O senhor apoia a exploração de minério na Amazônia? Não vejo
problema. A Amazônia não acaba nunca, quem vai para lá sabe disso. Mesmo
uma mina aberta trará um desenvolvimento enorme. Emprega pessoas,
desenvolve a região, requer a construção de estradas…
Abrir estrada em área nativa não é um problema? Não acredito
que o governo saiba cuidar de área pública. O que questiono não é a
preservação, mas sim o governo responsabilizando-se pelo espaço — não
vai funcionar nunca, tanto que há desmatamento. Devemos nos inspirar no
modelo do Chile, onde quem preserva, com regras claras, é a iniciativa
privada.
Como o senhor vê a influência de Olavo de Carvalho no governo?

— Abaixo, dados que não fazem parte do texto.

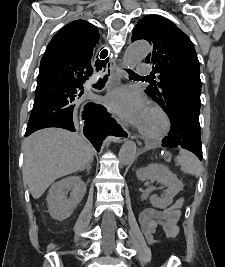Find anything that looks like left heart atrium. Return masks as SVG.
I'll return each instance as SVG.
<instances>
[{
    "instance_id": "obj_1",
    "label": "left heart atrium",
    "mask_w": 225,
    "mask_h": 267,
    "mask_svg": "<svg viewBox=\"0 0 225 267\" xmlns=\"http://www.w3.org/2000/svg\"><path fill=\"white\" fill-rule=\"evenodd\" d=\"M106 102L119 117L140 128L148 110L142 94L129 87H119L109 92Z\"/></svg>"
}]
</instances>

Ele foi decisivo para combater as ideias erradas do esquerdismo
radical, mas tem sido negativo. Na medida em que sua influência vai na
linha da ruptura e da não compreensão do processo político, torna-se
perigosa. A visão dele e de seus seguidores radicais é que Bolsonaro tem
aliança com o povo, e que quem estiver atrapalhando essa visão
precisará ser tratorado — não importa que seja o Congresso. Eles tentam
suplantar as regras de uma República. Essa turma que se vê iluminada não
tem sabedoria, pois vai quebrar a cara por brigar com uma força mais
poderosa: o Congresso. Existe um viés conspiracionista, como se houvesse
um conjunto de pessoas escondidas atrás da cortina que planeja
maquiavelicamente a tomada socialista da Terra. Afirmar que as urnas
poderiam ser fraudadas nas eleições deriva dessas teorias que não têm
sentido. Também senti vergonha de quem disse que o Jean Wyllys deixou o
Brasil por ter articulado o atentado contra Bolsonaro.

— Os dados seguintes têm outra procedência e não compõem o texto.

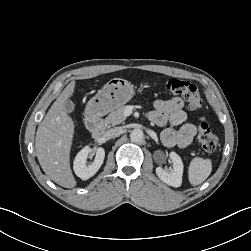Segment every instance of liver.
<instances>
[{"label": "liver", "instance_id": "6515ba94", "mask_svg": "<svg viewBox=\"0 0 251 251\" xmlns=\"http://www.w3.org/2000/svg\"><path fill=\"white\" fill-rule=\"evenodd\" d=\"M75 85L72 81L61 92L40 122L35 137L40 166L51 180L65 188L76 186L70 167L75 126L63 108L64 102L73 95Z\"/></svg>", "mask_w": 251, "mask_h": 251}]
</instances>
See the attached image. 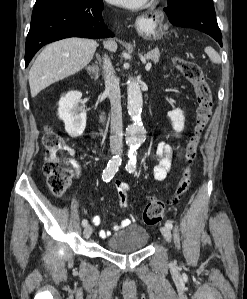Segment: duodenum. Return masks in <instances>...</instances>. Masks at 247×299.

Bolsonaro chegou a declarar, em seu discurso de posse, que o Brasil é socialista. É mesmo? Sim,
é o que mais há por aqui. Temos um pouco de mercado, você pode comprar e
vender, mas a definição tradicional de socialismo diz que quem tem mais
capacidade para produzir deve ajudar aquele com necessidade. Seria a
socialização dos bens e dos meios de produção. O antissocialismo seria
ter livres trocas, sendo elas voluntárias. Nessa métrica, não podemos
soltar um pum sem precisar de um alvará ou reconhecimento de firma.
Somos regulados desde o nascimento até a certidão de óbito. Há o imposto
progressivo. Quanto mais se ganha, maior a alíquota que se paga — isso é
socialismo. Você compra um carro na Flórida, e o imposto se dá pelo
peso do veículo, que impacta o solo. O IPVA no Brasil se dá pelo valor
do carro. Outro exemplo: o Brasil é o único país que conheço onde não há
express line em aeroporto.
O que seria express line? Quando está na classe executiva do
avião, você pega uma fila diferenciada nos aeroportos. Eu fui a Myanmar
esses tempos, e foi assim, como é em todo o mundo — exceto no Brasil. O
cara que paga mais tem uma fila diferente. Esse absurdo, a fila comum, é
um exemplo, sem dúvida, do socialismo no Brasil.